British Army new strategy places focus on cutting edge science and technology. Ground-breaking innovation will be at the heart of defence activity for generations, thanks to a bold new Science and Technology Strategy unveiled today by Defence Secretary Ben Wallace.
The Army Warfighting Experiment gives personnel the opportunity to test new and improved technologies for the next-generation of warfare.
The strategy was launched with Chief Scientific Adviser, Professor Dame Angela McLean, against a backdrop of futuristic autonomous military kit: from UAVs that can fit in the palm of a hand to crewless all-terrain surveillance vehicles commanded remotely from a Challenger II tank and the new AJAX vehicle demonstrating ‘human machine teaming’ with an unmanned all terrain buggy.
Building on the UK’s rich heritage in science and technology, this new strategy will focus on finding and funding the breakthroughs that will shape the future, and ensure the armed forces are equipped to meet tomorrow’s threats.
It will also have a renewed focus on data, including capture and curation, which will underpin research to identify threat trends and deliver generation-after-next military hardware.
In recent weeks, we’ve successfully demonstrated our Manned Unmanned-Teaming (MUM-T) solution using ATHENA (an AJAX Family Variant), our 6x6 MUTT Unmanned Ground Vehicle (UGV) and an optionally-tethered Unmanned Air System (UAS) on Salisbury Plain… #AWE19 @BritishAWE @dstlmod pic.twitter.com/yTBWRtpmPJ
— General Dynamics UK (@gduknews) October 20, 2020
Defence Secretary Ben Wallace said:
We are in a very real race with our adversaries for technological advantage. What we do today will lay the groundwork for decades to come. Proliferation of new technologies demands our science and technology is threat driven and better aligned to our needs in the future.
The pair visited Salisbury Plain ahead of the Army Warfighting Experiment (AWE), which this week will showcase some of the latest British-built military technologies.
Professor Dame Angela McLean said:
We need a clear focus on what we want science and technology to achieve. I will champion a challenge-led approach, based on trends across science, technology and the military, to set out what we need to be able to do in the future and how we can build towards it through our S&T activity.
Minister for Science Research and Innovation Amanda Solloway said:
Placing science and research at the heart of the UK’s defence activity will unleash a new wave of innovation for our brilliant armed forces, equipping them to meet our greatest challenges.
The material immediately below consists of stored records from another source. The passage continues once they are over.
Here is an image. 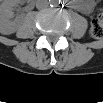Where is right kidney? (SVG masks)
<instances>
[{"instance_id":"obj_1","label":"right kidney","mask_w":103,"mask_h":103,"mask_svg":"<svg viewBox=\"0 0 103 103\" xmlns=\"http://www.w3.org/2000/svg\"><path fill=\"white\" fill-rule=\"evenodd\" d=\"M19 3L18 0H4L0 5V32L8 35L17 31L18 20H11L13 7Z\"/></svg>"}]
</instances>
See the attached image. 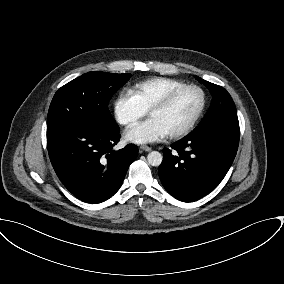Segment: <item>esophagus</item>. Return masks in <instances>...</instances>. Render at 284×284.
I'll return each mask as SVG.
<instances>
[{"label": "esophagus", "instance_id": "34e87169", "mask_svg": "<svg viewBox=\"0 0 284 284\" xmlns=\"http://www.w3.org/2000/svg\"><path fill=\"white\" fill-rule=\"evenodd\" d=\"M140 148H141L142 150L146 151V152L151 151V147H149V146H147V145H142V146H140Z\"/></svg>", "mask_w": 284, "mask_h": 284}]
</instances>
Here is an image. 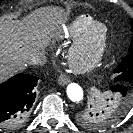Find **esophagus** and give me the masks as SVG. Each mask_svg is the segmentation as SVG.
I'll return each instance as SVG.
<instances>
[{
    "label": "esophagus",
    "instance_id": "34e87169",
    "mask_svg": "<svg viewBox=\"0 0 133 133\" xmlns=\"http://www.w3.org/2000/svg\"><path fill=\"white\" fill-rule=\"evenodd\" d=\"M70 82V79L65 75V74H61L58 78V83L61 86H65Z\"/></svg>",
    "mask_w": 133,
    "mask_h": 133
}]
</instances>
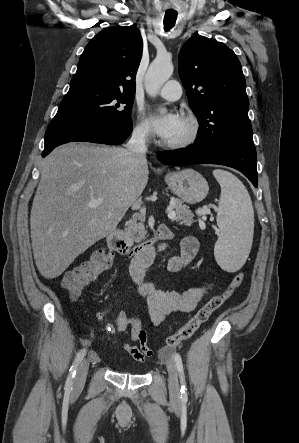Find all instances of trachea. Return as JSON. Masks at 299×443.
I'll return each instance as SVG.
<instances>
[{
  "label": "trachea",
  "instance_id": "obj_1",
  "mask_svg": "<svg viewBox=\"0 0 299 443\" xmlns=\"http://www.w3.org/2000/svg\"><path fill=\"white\" fill-rule=\"evenodd\" d=\"M177 15L172 12H166L164 16V29L166 31L170 30L176 22Z\"/></svg>",
  "mask_w": 299,
  "mask_h": 443
}]
</instances>
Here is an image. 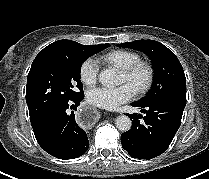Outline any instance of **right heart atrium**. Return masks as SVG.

By backing our best and brightest scientific minds in every corner of the UK, we will ensure we bolster the security of our nation now and for decades to come.
The Army Warfighting Experiment series allows the British Army to push the boundaries of technology and military technology, testing a range of prototype systems by putting them in the hands of the user while giving invaluable feedback to suppliers. This is all done to ensure that British troops maintain a continuous advantage over adversaries on the battlefield of today and tomorrow.
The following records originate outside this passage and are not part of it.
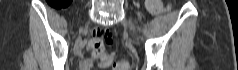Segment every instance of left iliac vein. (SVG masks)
Masks as SVG:
<instances>
[{
  "instance_id": "1",
  "label": "left iliac vein",
  "mask_w": 238,
  "mask_h": 70,
  "mask_svg": "<svg viewBox=\"0 0 238 70\" xmlns=\"http://www.w3.org/2000/svg\"><path fill=\"white\" fill-rule=\"evenodd\" d=\"M123 24H124V26H128L127 21H124Z\"/></svg>"
}]
</instances>
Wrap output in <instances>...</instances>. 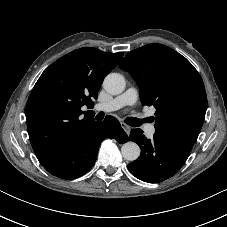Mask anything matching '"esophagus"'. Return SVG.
I'll return each instance as SVG.
<instances>
[{"label":"esophagus","instance_id":"1","mask_svg":"<svg viewBox=\"0 0 227 227\" xmlns=\"http://www.w3.org/2000/svg\"><path fill=\"white\" fill-rule=\"evenodd\" d=\"M121 126L125 130V132L129 135L131 131V127L125 124L124 122H121Z\"/></svg>","mask_w":227,"mask_h":227}]
</instances>
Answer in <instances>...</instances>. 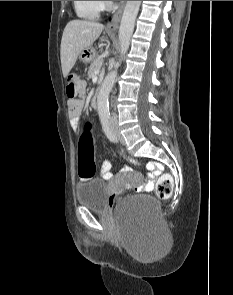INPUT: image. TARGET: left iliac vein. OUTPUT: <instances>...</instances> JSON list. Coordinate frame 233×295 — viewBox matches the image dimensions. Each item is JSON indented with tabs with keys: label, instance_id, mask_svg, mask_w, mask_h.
I'll return each instance as SVG.
<instances>
[{
	"label": "left iliac vein",
	"instance_id": "obj_1",
	"mask_svg": "<svg viewBox=\"0 0 233 295\" xmlns=\"http://www.w3.org/2000/svg\"><path fill=\"white\" fill-rule=\"evenodd\" d=\"M114 129V132L116 134V136L118 137L119 141L122 143V144H125V140L123 138V136L120 134L119 130L117 129V127H113Z\"/></svg>",
	"mask_w": 233,
	"mask_h": 295
}]
</instances>
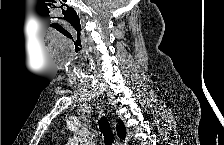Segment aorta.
Returning a JSON list of instances; mask_svg holds the SVG:
<instances>
[{"label": "aorta", "instance_id": "aorta-1", "mask_svg": "<svg viewBox=\"0 0 224 145\" xmlns=\"http://www.w3.org/2000/svg\"><path fill=\"white\" fill-rule=\"evenodd\" d=\"M73 143L75 145H89L91 143V136L87 130L78 132L74 138Z\"/></svg>", "mask_w": 224, "mask_h": 145}]
</instances>
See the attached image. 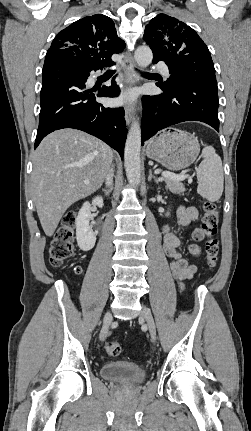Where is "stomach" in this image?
<instances>
[{"label": "stomach", "instance_id": "1", "mask_svg": "<svg viewBox=\"0 0 251 431\" xmlns=\"http://www.w3.org/2000/svg\"><path fill=\"white\" fill-rule=\"evenodd\" d=\"M199 151L200 145L194 135L175 128L162 131L146 147L147 157L173 171L190 166Z\"/></svg>", "mask_w": 251, "mask_h": 431}]
</instances>
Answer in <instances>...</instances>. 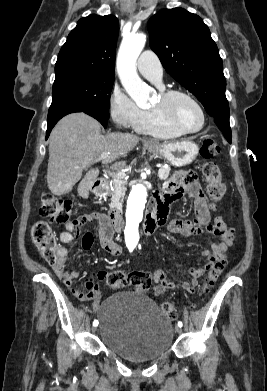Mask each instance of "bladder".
Here are the masks:
<instances>
[{"instance_id": "obj_1", "label": "bladder", "mask_w": 267, "mask_h": 391, "mask_svg": "<svg viewBox=\"0 0 267 391\" xmlns=\"http://www.w3.org/2000/svg\"><path fill=\"white\" fill-rule=\"evenodd\" d=\"M97 317L103 345L128 361L155 360L172 347L171 320L142 293L122 291L109 296Z\"/></svg>"}]
</instances>
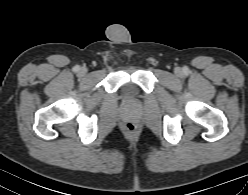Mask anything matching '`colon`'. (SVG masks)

This complements the ongoing Integrated Review of foreign, defence, development and security policy. The Strategy & Technology will also be central to the government’s ambition for the UK to cement its status as a world leading science superpower, set out in its ambitious Research & Development Roadmap in July this year.
The latest strategy launch comes weeks after the MoD rolled out a new integrated operational concept to shape how Britain adapts its future military effort to the changing security threat posed by the likes of China and Russia.
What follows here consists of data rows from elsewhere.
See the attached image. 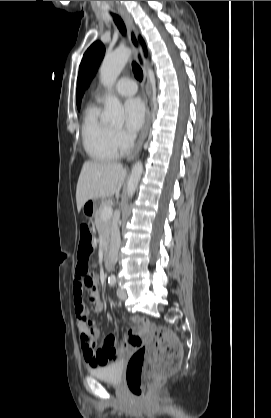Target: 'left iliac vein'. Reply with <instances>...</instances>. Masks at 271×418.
Returning a JSON list of instances; mask_svg holds the SVG:
<instances>
[{
  "label": "left iliac vein",
  "instance_id": "left-iliac-vein-1",
  "mask_svg": "<svg viewBox=\"0 0 271 418\" xmlns=\"http://www.w3.org/2000/svg\"><path fill=\"white\" fill-rule=\"evenodd\" d=\"M117 295H118L119 299H121V300L127 299V293L123 289H120V288L117 289Z\"/></svg>",
  "mask_w": 271,
  "mask_h": 418
}]
</instances>
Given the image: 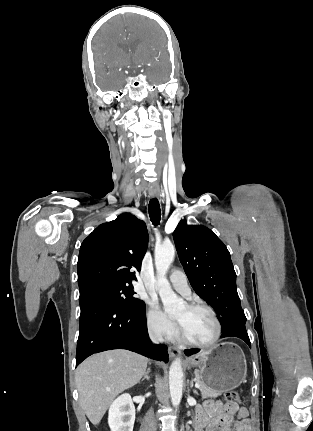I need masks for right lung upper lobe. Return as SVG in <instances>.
<instances>
[{
  "label": "right lung upper lobe",
  "instance_id": "cb5924a9",
  "mask_svg": "<svg viewBox=\"0 0 313 431\" xmlns=\"http://www.w3.org/2000/svg\"><path fill=\"white\" fill-rule=\"evenodd\" d=\"M147 245L146 225L134 215L124 213L99 225L80 247L77 266L80 298L102 288L132 285Z\"/></svg>",
  "mask_w": 313,
  "mask_h": 431
}]
</instances>
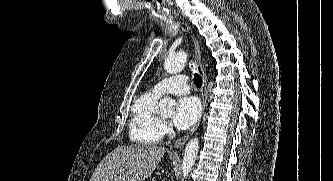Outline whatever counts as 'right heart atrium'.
Instances as JSON below:
<instances>
[{
	"label": "right heart atrium",
	"mask_w": 333,
	"mask_h": 181,
	"mask_svg": "<svg viewBox=\"0 0 333 181\" xmlns=\"http://www.w3.org/2000/svg\"><path fill=\"white\" fill-rule=\"evenodd\" d=\"M171 132H172L171 125L165 120L161 121V123H160V133H161V135L162 136L169 135Z\"/></svg>",
	"instance_id": "d8ad5b80"
}]
</instances>
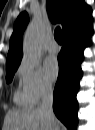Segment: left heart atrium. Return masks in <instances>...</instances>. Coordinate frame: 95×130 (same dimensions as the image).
<instances>
[{
	"instance_id": "left-heart-atrium-1",
	"label": "left heart atrium",
	"mask_w": 95,
	"mask_h": 130,
	"mask_svg": "<svg viewBox=\"0 0 95 130\" xmlns=\"http://www.w3.org/2000/svg\"><path fill=\"white\" fill-rule=\"evenodd\" d=\"M45 71L49 79L55 80L60 71L56 57L50 56L45 60Z\"/></svg>"
}]
</instances>
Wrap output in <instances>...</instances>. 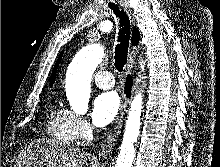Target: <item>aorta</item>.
Here are the masks:
<instances>
[{"instance_id": "aorta-1", "label": "aorta", "mask_w": 220, "mask_h": 167, "mask_svg": "<svg viewBox=\"0 0 220 167\" xmlns=\"http://www.w3.org/2000/svg\"><path fill=\"white\" fill-rule=\"evenodd\" d=\"M104 55L102 47L91 44L81 49L68 67L66 75V95L71 108L77 114H85L90 98V83L96 67ZM142 95L131 102L125 132L115 167H132L135 157V143L140 131Z\"/></svg>"}]
</instances>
Future military development would focus on five emerging technology areas that have posed the most significant enduring capability challenge, according to the new S&T strategy document. Technology areas listed are:
- Pervasive, full-spectrum, multidomain intelligence, surveillance and reconnaissance.
- Multidomain command and control, communications, and computers.
- Improvement of the U.K.’s ability to compete against adversaries below the threshold of conventional conflict while addressing vulnerabilities, especially in the information environment.
- Develop systems to target adversaries in new ways across all domains.
- Generate affordable, survivable capabilities that can rapidly address evolving threats and can operate within a denied electromagnetic environment.
- “They have been recognized as the key drivers for science and technology and research and development within the MoD," the document read. "The Department will continue to have an enduring requirement to maintain investment in science and technology capabilities and programs beyond these.”